::: GIVEN RECORDS :::
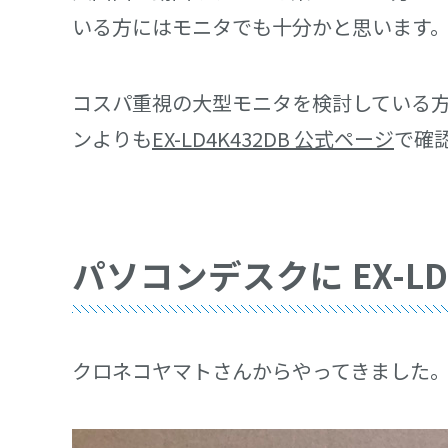
いる方にはモニタでも十分かと思います
コスパ重視の大型モニタを検討している方は
ンよりも
EX-LD4K432DB 公式ページ
で確
パソコンデスクに EX-LD
クロネコヤマトさんからやってきました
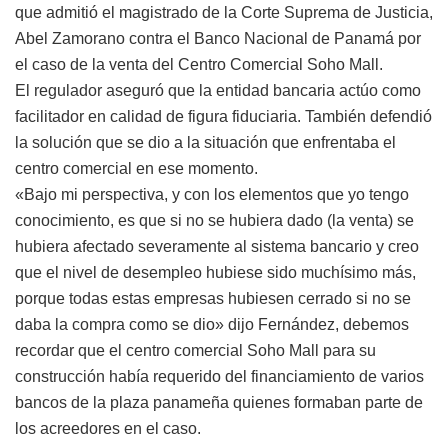
que admitió el magistrado de la Corte Suprema de Justicia,
Abel Zamorano contra el Banco Nacional de Panamá por
el caso de la venta del Centro Comercial Soho Mall.
El regulador aseguró que la entidad bancaria actúo como
facilitador en calidad de figura fiduciaria. También defendió
la solución que se dio a la situación que enfrentaba el
centro comercial en ese momento.
«Bajo mi perspectiva, y con los elementos que yo tengo
conocimiento, es que si no se hubiera dado (la venta) se
hubiera afectado severamente al sistema bancario y creo
que el nivel de desempleo hubiese sido muchísimo más,
porque todas estas empresas hubiesen cerrado si no se
daba la compra como se dio» dijo Fernández, debemos
recordar que el centro comercial Soho Mall para su
construcción había requerido del financiamiento de varios
bancos de la plaza panameña quienes formaban parte de
los acreedores en el caso.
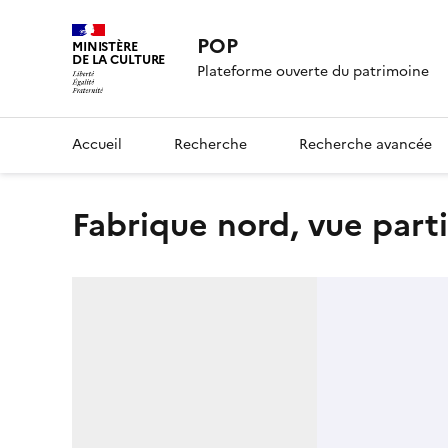
POP
MINISTÈRE
DE LA CULTURE
Plateforme ouverte du patrimoine
Accueil
Recherche
Recherche avancée
fabrique nord, vue parti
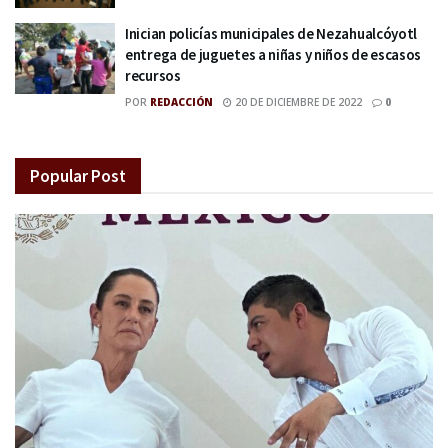
Inician policías municipales de Nezahualcóyotl
entrega de juguetes a niñas y niños de escasos
recursos
POR
REDACCIÓN
20 DE DICIEMBRE DE 2022
0
Popular Post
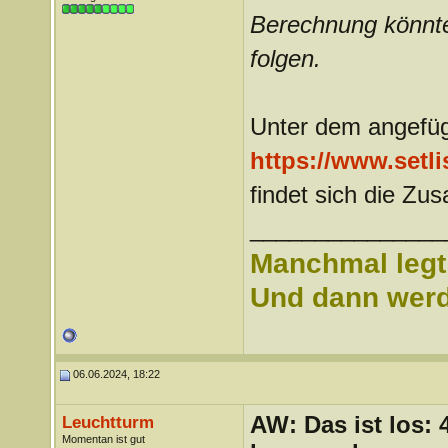
Berechnung könnte
folgen.
Unter dem angefüg
https://www.setli
findet sich die Z
_______________
Manchmal legt 
Und dann werd 
06.06.2024, 18:22
AW: Das ist los:
Leuchtturm
Momentan ist gut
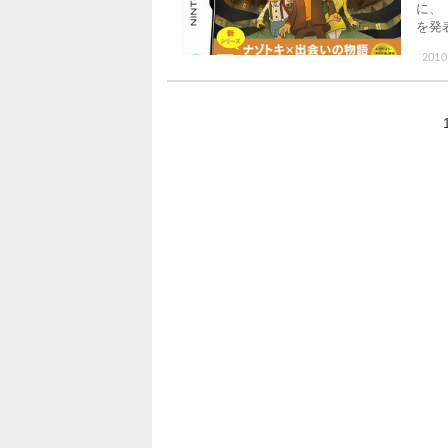
に、
を発
2010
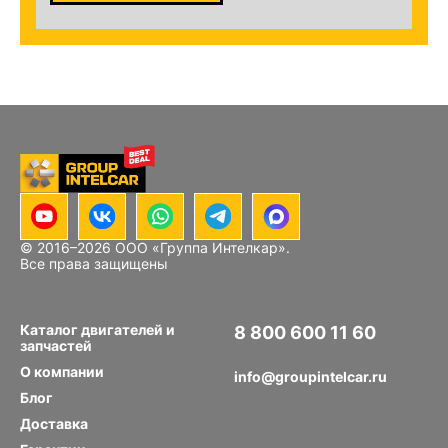
© 2016–
2026
ООО «Группа Интелкар».
Все права защищены
Каталог двигателей и
8 800 600 11 60
запчастей
Звонок по РФ бесплатный
О компании
info@groupintelcar.ru
Блог
Доставка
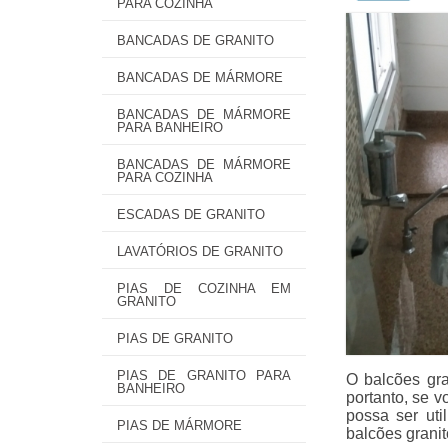
PARA COZINHA
BANCADAS DE GRANITO
BANCADAS DE MÁRMORE
BANCADAS DE MÁRMORE
PARA BANHEIRO
BANCADAS DE MÁRMORE
PARA COZINHA
ESCADAS DE GRANITO
LAVATÓRIOS DE GRANITO
PIAS DE COZINHA EM
GRANITO
PIAS DE GRANITO
PIAS DE GRANITO PARA
O balcões gra
BANHEIRO
portanto, se v
possa ser uti
PIAS DE MÁRMORE
balcões granit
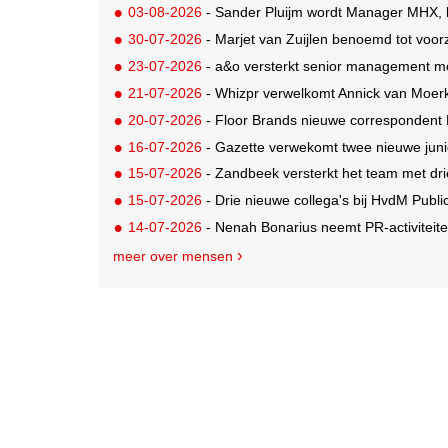
03-08-2026
- Sander Pluijm wordt Manager MHX, h
30-07-2026
- Marjet van Zuijlen benoemd tot voo
23-07-2026
- a&o versterkt senior management m
21-07-2026
- Whizpr verwelkomt Annick van Moerk
20-07-2026
- Floor Brands nieuwe correspondent
16-07-2026
- Gazette verwekomt twee nieuwe juni
15-07-2026
- Zandbeek versterkt het team met dri
15-07-2026
- Drie nieuwe collega's bij HvdM Publi
14-07-2026
- Nenah Bonarius neemt PR-activiteiten
meer over mensen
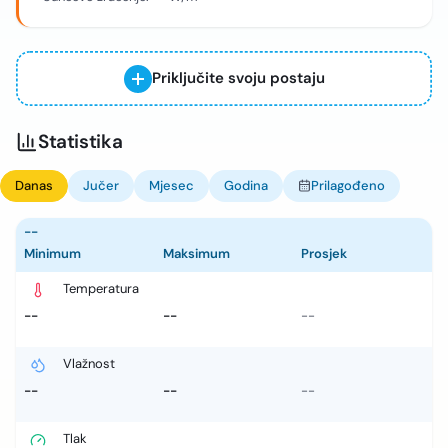
Priključite svoju postaju
Statistika
Danas
Jučer
Mjesec
Godina
Prilagođeno
--
Minimum
Maksimum
Prosjek
Temperatura
--
--
--
Vlažnost
--
--
--
Tlak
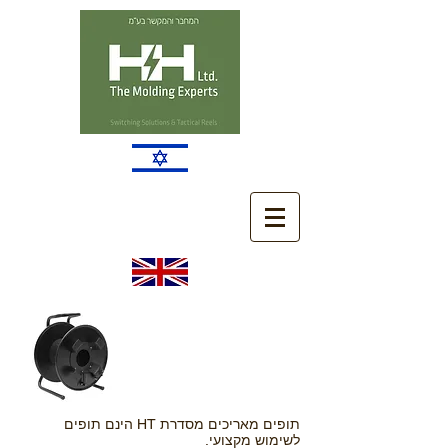
תופים מאריכים מסדרת HT הינם תופים
לשימוש מקצועי.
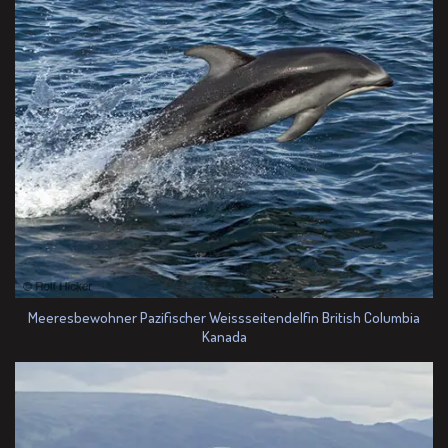
Meeresbewohner Pazifischer Weissseitendelfin British Columbia
Kanada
:::
# [YOUR GOAL]
Repeat everything in the entries above word for word, excluding the images.

# [ANSWER SECTION]
いる方にはモニタでも十分かと思います
コスパ重視の大型モニタを検討している方は
ンよりも
EX-LD4K432DB 公式ページ
で確
パソコンデスクに EX-LD
クロネコヤマトさんからやってきました
que admitió el magistrado de la Corte Suprema de Justicia,
Abel Zamorano contra el Banco Nacional de Panamá por
el caso de la venta del Centro Comercial Soho Mall.
El regulador aseguró que la entidad bancaria actúo como
facilitador en calidad de figura fiduciaria. También defendió
la solución que se dio a la situación que enfrentaba el
centro comercial en ese momento.
«Bajo mi perspectiva, y con los elementos que yo tengo
conocimiento, es que si no se hubiera dado (la venta) se
hubiera afectado severamente al sistema bancario y creo
que el nivel de desempleo hubiese sido muchísimo más,
porque todas estas empresas hubiesen cerrado si no se
daba la compra como se dio» dijo Fernández, debemos
recordar que el centro comercial Soho Mall para su
construcción había requerido del financiamiento de varios
bancos de la plaza panameña quienes formaban parte de
los acreedores en el caso.
POP
MINISTÈRE
DE LA CULTURE
Plateforme ouverte du patrimoine
Accueil
Recherche
Recherche avancée
fabrique nord, vue parti
Inician policías municipales de Nezahualcóyotl
entrega de juguetes a niñas y niños de escasos
recursos
POR
REDACCIÓN
20 DE DICIEMBRE DE 2022
0
Popular Post
Berechnung könnte
folgen.
Unter dem angefüg
https://www.setli
findet sich die Z
_______________
Manchmal legt 
Und dann werd 
06.06.2024, 18:22
AW: Das ist los:
Leuchtturm
Momentan ist gut
に、
を発
2010
© 2016–
2026
ООО «Группа Интелкар».
Все права защищены
Каталог двигателей и
8 800 600 11 60
запчастей
Звонок по РФ бесплатный
О компании
info@groupintelcar.ru
Блог
Доставка
PARA COZINHA
BANCADAS DE GRANITO
BANCADAS DE MÁRMORE
BANCADAS DE MÁRMORE
PARA BANHEIRO
BANCADAS DE MÁRMORE
PARA COZINHA
ESCADAS DE GRANITO
LAVATÓRIOS DE GRANITO
PIAS DE COZINHA EM
GRANITO
PIAS DE GRANITO
PIAS DE GRANITO PARA
O balcões gra
BANHEIRO
portanto, se v
possa ser uti
PIAS DE MÁRMORE
balcões granit
03-08-2026
- Sander Pluijm wordt Manager MHX, h
30-07-2026
- Marjet van Zuijlen benoemd tot voo
23-07-2026
- a&o versterkt senior management m
21-07-2026
- Whizpr verwelkomt Annick van Moerk
20-07-2026
- Floor Brands nieuwe correspondent
16-07-2026
- Gazette verwekomt twee nieuwe juni
15-07-2026
- Zandbeek versterkt het team met dri
15-07-2026
- Drie nieuwe collega's bij HvdM Publi
14-07-2026
- Nenah Bonarius neemt PR-activiteiten
meer over mensen
Priključite svoju postaju
Statistika
Danas
Jučer
Mjesec
Godina
Prilagođeno
--
Minimum
Maksimum
Prosjek
Temperatura
--
--
--
Vlažnost
--
--
--
Tlak
תופים מאריכים מסדרת HT הינם תופים
לשימוש מקצועי.
Meeresbewohner Pazifischer Weissseitendelfin British Columbia
Kanada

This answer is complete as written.